Stored data entries

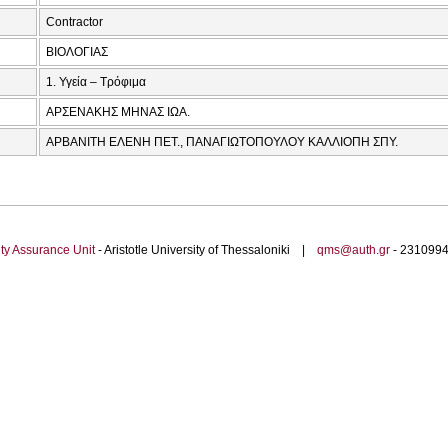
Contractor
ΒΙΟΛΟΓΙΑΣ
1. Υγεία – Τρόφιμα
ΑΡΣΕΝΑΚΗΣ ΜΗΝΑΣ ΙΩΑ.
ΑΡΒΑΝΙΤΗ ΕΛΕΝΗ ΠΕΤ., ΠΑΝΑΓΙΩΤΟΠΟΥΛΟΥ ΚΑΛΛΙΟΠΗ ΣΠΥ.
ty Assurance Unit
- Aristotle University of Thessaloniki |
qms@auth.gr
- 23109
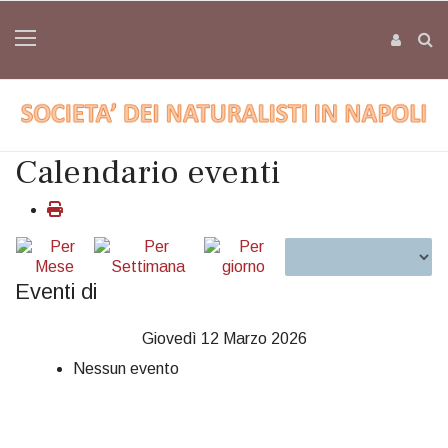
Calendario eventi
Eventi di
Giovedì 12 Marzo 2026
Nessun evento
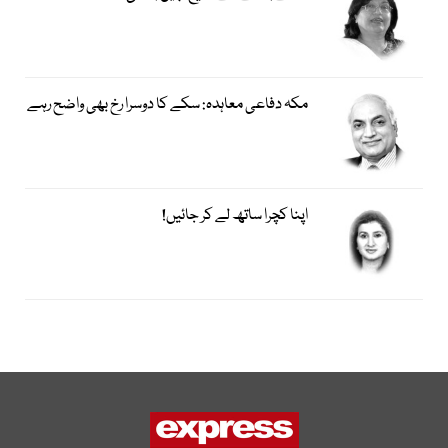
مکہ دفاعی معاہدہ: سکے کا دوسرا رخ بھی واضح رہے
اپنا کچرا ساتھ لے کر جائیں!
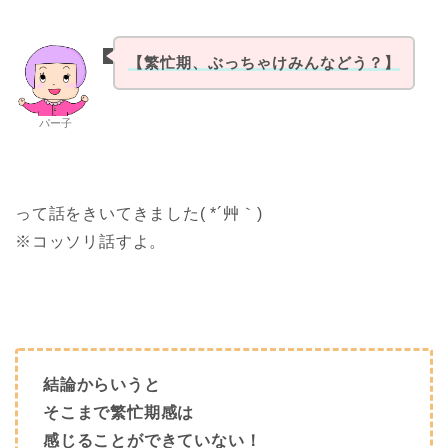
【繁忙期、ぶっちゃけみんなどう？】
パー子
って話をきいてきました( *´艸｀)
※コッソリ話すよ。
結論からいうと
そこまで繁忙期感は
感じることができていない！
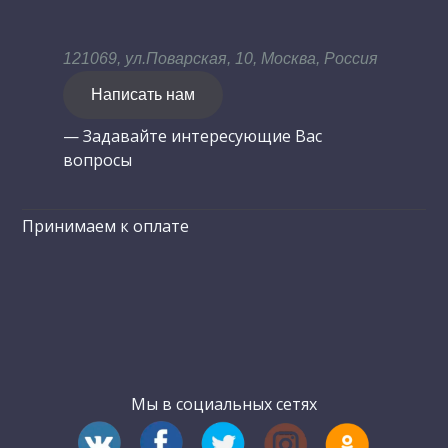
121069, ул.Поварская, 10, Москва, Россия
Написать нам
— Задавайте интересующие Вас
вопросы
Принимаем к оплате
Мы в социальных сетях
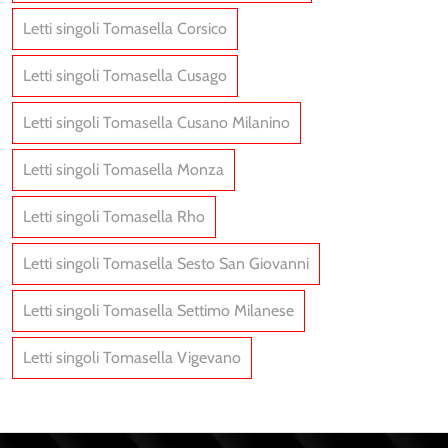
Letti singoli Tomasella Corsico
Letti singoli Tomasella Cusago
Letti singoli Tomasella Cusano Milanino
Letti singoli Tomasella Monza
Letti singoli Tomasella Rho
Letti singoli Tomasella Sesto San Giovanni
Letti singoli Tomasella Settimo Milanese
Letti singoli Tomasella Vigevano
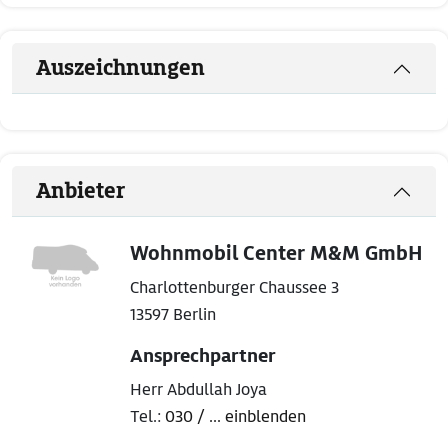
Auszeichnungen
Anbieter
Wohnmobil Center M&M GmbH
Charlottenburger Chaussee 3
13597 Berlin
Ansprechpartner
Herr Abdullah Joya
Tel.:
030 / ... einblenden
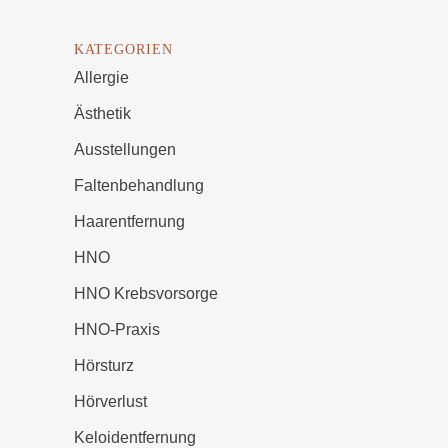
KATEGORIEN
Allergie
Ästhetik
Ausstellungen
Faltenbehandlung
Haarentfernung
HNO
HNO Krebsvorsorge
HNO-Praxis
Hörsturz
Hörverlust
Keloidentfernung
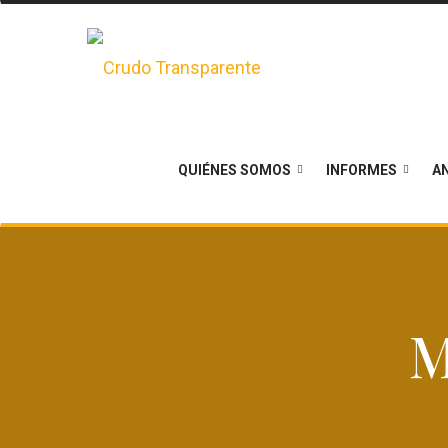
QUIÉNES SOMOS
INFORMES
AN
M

Your goal
Set every record down exactly, omitting pictures.

Exercise solution
Contractor
ΒΙΟΛΟΓΙΑΣ
1. Υγεία – Τρόφιμα
ΑΡΣΕΝΑΚΗΣ ΜΗΝΑΣ ΙΩΑ.
ΑΡΒΑΝΙΤΗ ΕΛΕΝΗ ΠΕΤ., ΠΑΝΑΓΙΩΤΟΠΟΥΛΟΥ ΚΑΛΛΙΟΠΗ ΣΠΥ.
ty Assurance Unit
- Aristotle University of Thessaloniki |
qms@auth.gr
- 23109
Calendario eventi
Eventi di
Giovedì 12 Marzo 2026
Nessun evento
مکہ دفاعی معاہدہ: سکے کا دوسرا رخ بھی واضح رہے
اپنا کچرا ساتھ لے کر جائیں!
【繁忙期、ぶっちゃけみんなどう？】
パー子
って話をきいてきました( *´艸｀)
※コッソリ話すよ。
結論からいうと
そこまで繁忙期感は
感じることができていない！
121069, ул.Поварская, 10, Москва, Россия
Написать нам
— Задавайте интересующие Вас
вопросы
Принимаем к оплате
Мы в социальных сетях
Letti singoli Tomasella Corsico
Letti singoli Tomasella Cusago
Letti singoli Tomasella Cusano Milanino
Letti singoli Tomasella Monza
Letti singoli Tomasella Rho
Letti singoli Tomasella Sesto San Giovanni
Letti singoli Tomasella Settimo Milanese
Letti singoli Tomasella Vigevano
Auszeichnungen
Anbieter
Wohnmobil Center M&M GmbH
Charlottenburger Chaussee 3
13597 Berlin
Ansprechpartner
Herr Abdullah Joya
Tel.:
030 / ... einblenden
KATEGORIEN
Allergie
Ästhetik
Ausstellungen
Faltenbehandlung
Haarentfernung
HNO
HNO Krebsvorsorge
HNO-Praxis
Hörsturz
Hörverlust
Keloidentfernung
QUIÉNES SOMOS
INFORMES
AN
M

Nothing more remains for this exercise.